Sunday, June 28, 2009


A heatwave is to hit the UK bringing soaring day and night time temperatures and thundery showers throughout the week, the BBC's weather unit have said.
In London the temperature will rise steadily from about 29C on Sunday to about 32C by the end of the week.
In the rest of the UK temperatures will climb from about 22C on Sunday to about 29C on Friday.
However, BBC weather said an on-shore breeze will keep Eastern England and Eastern Scotland cooler during Sunday.
On Friday the Met Office issued a heatwave alert for England and Wales and the Department of Health has asked people to check up on vulnerable friends, relatives and neighbours.
NHS staff have also been warned to prepare for a surge of elderly and ill patients suffering from the heat.

The Met Office has predicted that around the country daytime temperatures could reach 29-30C, with minimum night-time temperatures of 15-18C.
London, the East of England, South West, South East and the Midlands are the most likely to be affected.
Above average temperatures are expected in Scotland, Wales and Northern Ireland.
The high temperatures will be accompanied by high humidity and thundery showers, BBC weather centre said.
Various parts of England were hit by severe thunderstorms on Saturday night.
In Birmingham, a 16-year-old boy suffered a cardiac arrest and five others were hurt in a lightning strike.

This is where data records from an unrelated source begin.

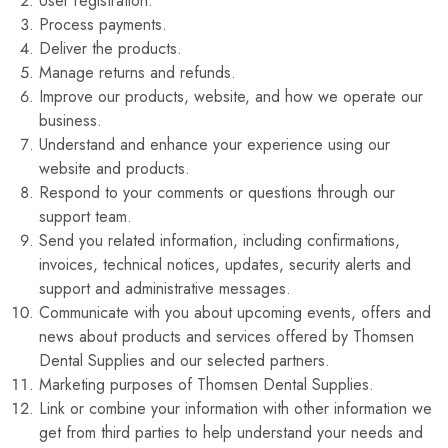
User registration.
Process payments.
Deliver the products.
Manage returns and refunds.
Improve our products, website, and how we operate our
business.
Understand and enhance your experience using our
website and products.
Respond to your comments or questions through our
support team.
Send you related information, including confirmations,
invoices, technical notices, updates, security alerts and
support and administrative messages.
Communicate with you about upcoming events, offers and
news about products and services offered by Thomsen
Dental Supplies and our selected partners.
Marketing purposes of Thomsen Dental Supplies.
Link or combine your information with other information we
get from third parties to help understand your needs and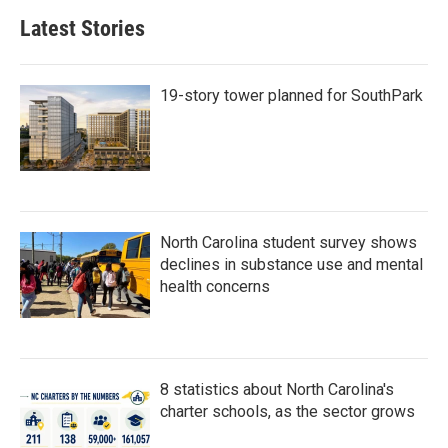
b
t
e
l
Latest Stories
o
e
d
o
r
I
k
n
19-story tower planned for SouthPark
North Carolina student survey shows
declines in substance use and mental
health concerns
8 statistics about North Carolina's
charter schools, as the sector grows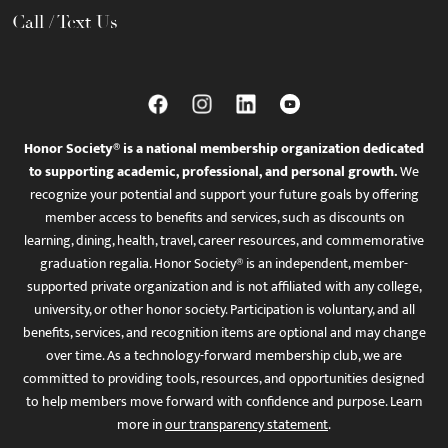
Call / Text Us
Honor Society® is a national membership organization dedicated
to supporting academic, professional, and personal growth.
We
recognize your potential and support your future goals by offering
member access to benefits and services, such as discounts on
learning, dining, health, travel, career resources, and commemorative
graduation regalia. Honor Society® is an independent, member-
supported private organization and is not affiliated with any college,
university, or other honor society. Participation is voluntary, and all
benefits, services, and recognition items are optional and may change
over time. As a technology-forward membership club, we are
committed to providing tools, resources, and opportunities designed
to help members move forward with confidence and purpose. Learn
more in
our transparency statement
.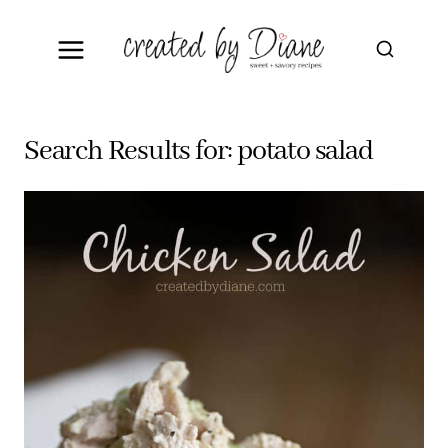
Skip
to
content
Search Results for:
potato salad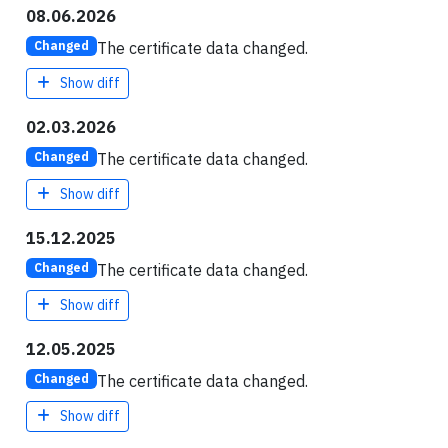
08.06.2026
The certificate data changed.
Changed
Show diff
02.03.2026
The certificate data changed.
Changed
Show diff
15.12.2025
The certificate data changed.
Changed
Show diff
12.05.2025
The certificate data changed.
Changed
Show diff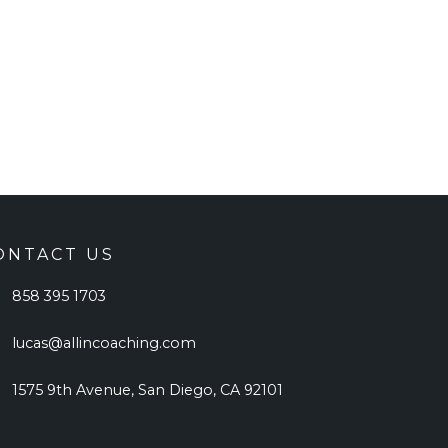
ONTACT US
858 395 1703
lucas@allincoaching.com
1575 9th Avenue, San Diego, CA 92101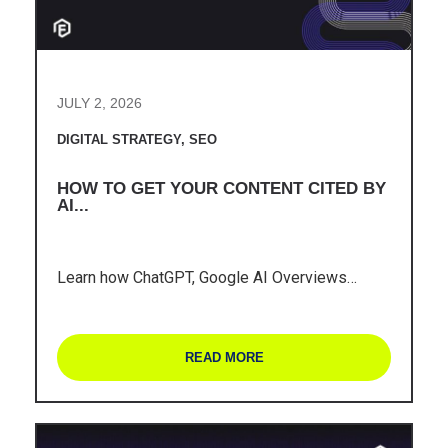
JULY 2, 2026
DIGITAL STRATEGY
,
SEO
HOW TO GET YOUR CONTENT CITED BY
AI...
Learn how ChatGPT, Google AI Overviews…
READ MORE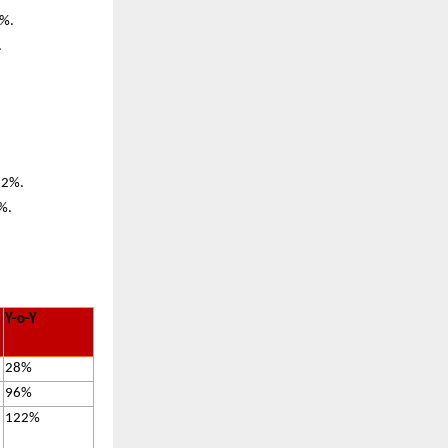
5%.
.
122%.
7%.
Y-o-Y
28%
96%
122%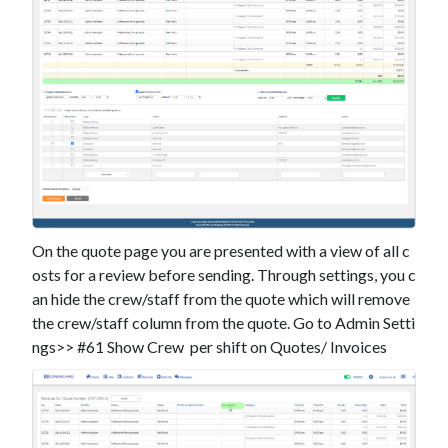
On the quote page you are presented with a view of all c
osts for a review before sending. Through settings, you c
an hide the crew/staff from the quote which will remove
the crew/staff column from the quote. Go to Admin Setti
ngs>> #61 Show Crew per shift on Quotes/ Invoices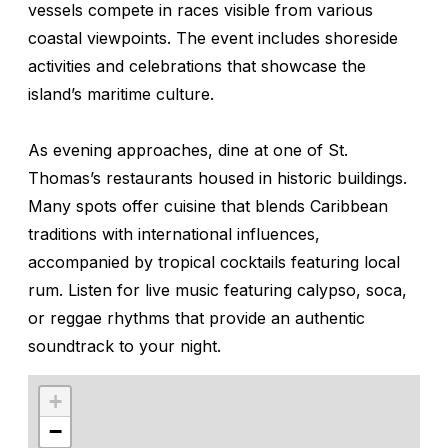
vessels compete in races visible from various
coastal viewpoints. The event includes shoreside
activities and celebrations that showcase the
island’s maritime culture.
As evening approaches, dine at one of St.
Thomas’s restaurants housed in historic buildings.
Many spots offer cuisine that blends Caribbean
traditions with international influences,
accompanied by tropical cocktails featuring local
rum. Listen for live music featuring calypso, soca,
or reggae rhythms that provide an authentic
soundtrack to your night.
+
−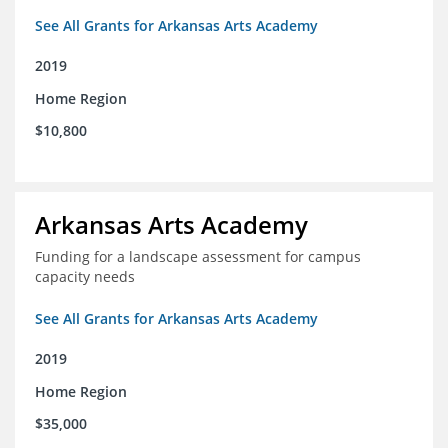
See All Grants for Arkansas Arts Academy
2019
Home Region
$10,800
Arkansas Arts Academy
Funding for a landscape assessment for campus
capacity needs
See All Grants for Arkansas Arts Academy
2019
Home Region
$35,000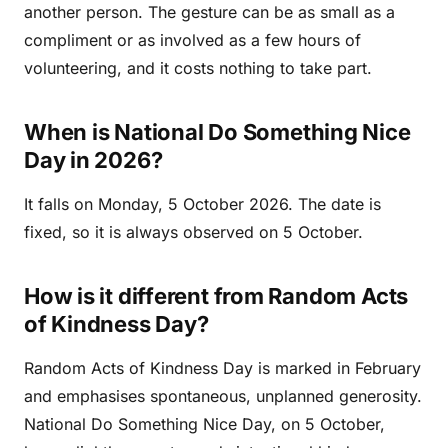
another person. The gesture can be as small as a
compliment or as involved as a few hours of
volunteering, and it costs nothing to take part.
When is National Do Something Nice
Day in 2026?
It falls on Monday, 5 October 2026. The date is
fixed, so it is always observed on 5 October.
How is it different from Random Acts
of Kindness Day?
Random Acts of Kindness Day is marked in February
and emphasises spontaneous, unplanned generosity.
National Do Something Nice Day, on 5 October,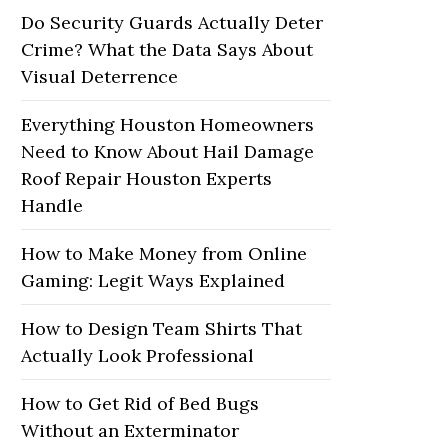
Do Security Guards Actually Deter
Crime? What the Data Says About
Visual Deterrence
Everything Houston Homeowners
Need to Know About Hail Damage
Roof Repair Houston Experts
Handle
How to Make Money from Online
Gaming: Legit Ways Explained
How to Design Team Shirts That
Actually Look Professional
How to Get Rid of Bed Bugs
Without an Exterminator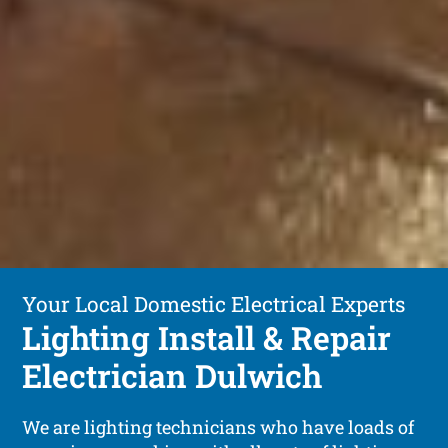
Your Local Domestic Electrical Experts
Lighting Install & Repair
Electrician Dulwich
We are lighting technicians who have loads of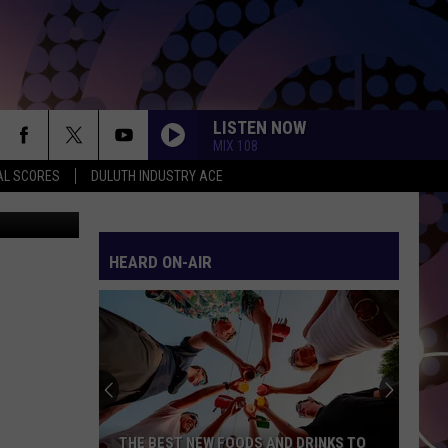
INS
LISTEN NOW
MIX 108
AL SCORES
DULUTH INDUSTRY ACE
etty Images
HEARD ON-AIR
THE BEST NEW FOODS AND DRINKS TO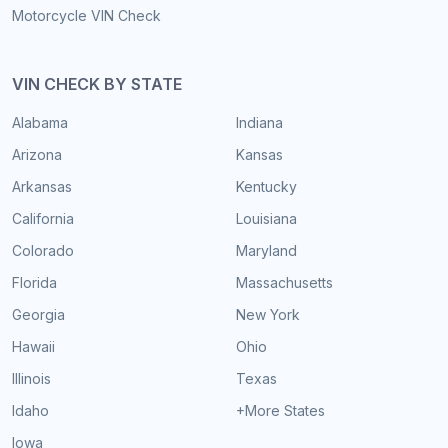
Motorcycle VIN Check
VIN CHECK BY STATE
Alabama
Indiana
Arizona
Kansas
Arkansas
Kentucky
California
Louisiana
Colorado
Maryland
Florida
Massachusetts
Georgia
New York
Hawaii
Ohio
Illinois
Texas
Idaho
+More States
Iowa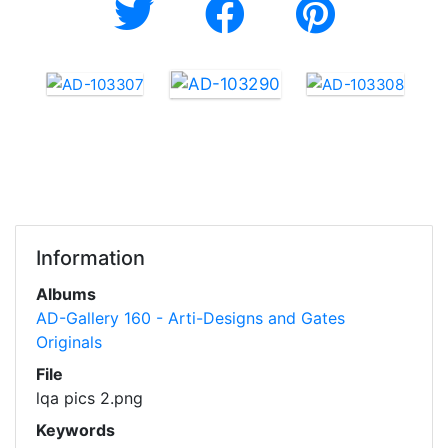
Information
Albums
AD-Gallery 160 - Arti-Designs and Gates
Originals
File
lqa pics 2.png
Keywords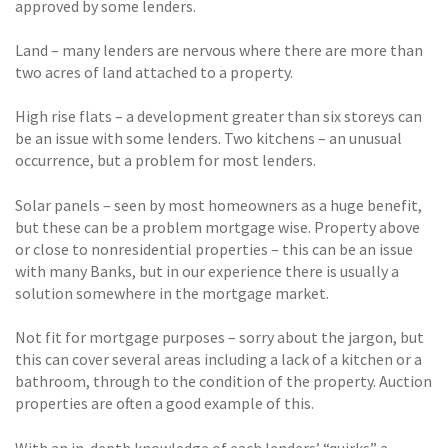
approved by some lenders.
Land – many lenders are nervous where there are more than
two acres of land attached to a property.
High rise flats – a development greater than six storeys can
be an issue with some lenders. Two kitchens – an unusual
occurrence, but a problem for most lenders.
Solar panels – seen by most homeowners as a huge benefit,
but these can be a problem mortgage wise. Property above
or close to nonresidential properties – this can be an issue
with many Banks, but in our experience there is usually a
solution somewhere in the mortgage market.
Not fit for mortgage purposes – sorry about the jargon, but
this can cover several areas including a lack of a kitchen or a
bathroom, through to the condition of the property. Auction
properties are often a good example of this.
With an in-depth knowledge of each lenders’ “quirks” a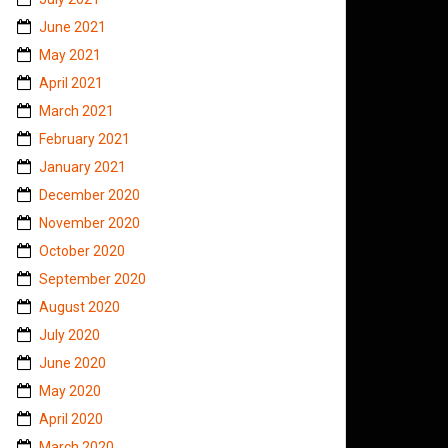
June 2021
May 2021
April 2021
March 2021
February 2021
January 2021
December 2020
November 2020
October 2020
September 2020
August 2020
July 2020
June 2020
May 2020
April 2020
March 2020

Officials had already said this summer may be warmer than the past couple of years.
With climate change, heatwaves are likely to become more common over the next few decades and the Chief Medical Officer has warned of an increase in deaths in times of hot weather.
Heatwave guidance
The Department of Health has advised people to keep their homes as cool as possible and remembering the needs of friends, relatives and neighbours who could be at risk is essential.
"Windows should be kept shaded and closed when the temperature is hotter outside than inside.
"People with respiratory problems should stay inside during the hottest part of the day," a DoH spokesman said.
Other advice in the government's heatwave plan includes to drink cold drinks like water or fruit juice regularly and avoid tea, coffee and alcohol.
Help the Aged and Age Concern welcomed the advice.
A spokesman said: "Older people, especially those on medication, can often find coping with the heat particularly difficult."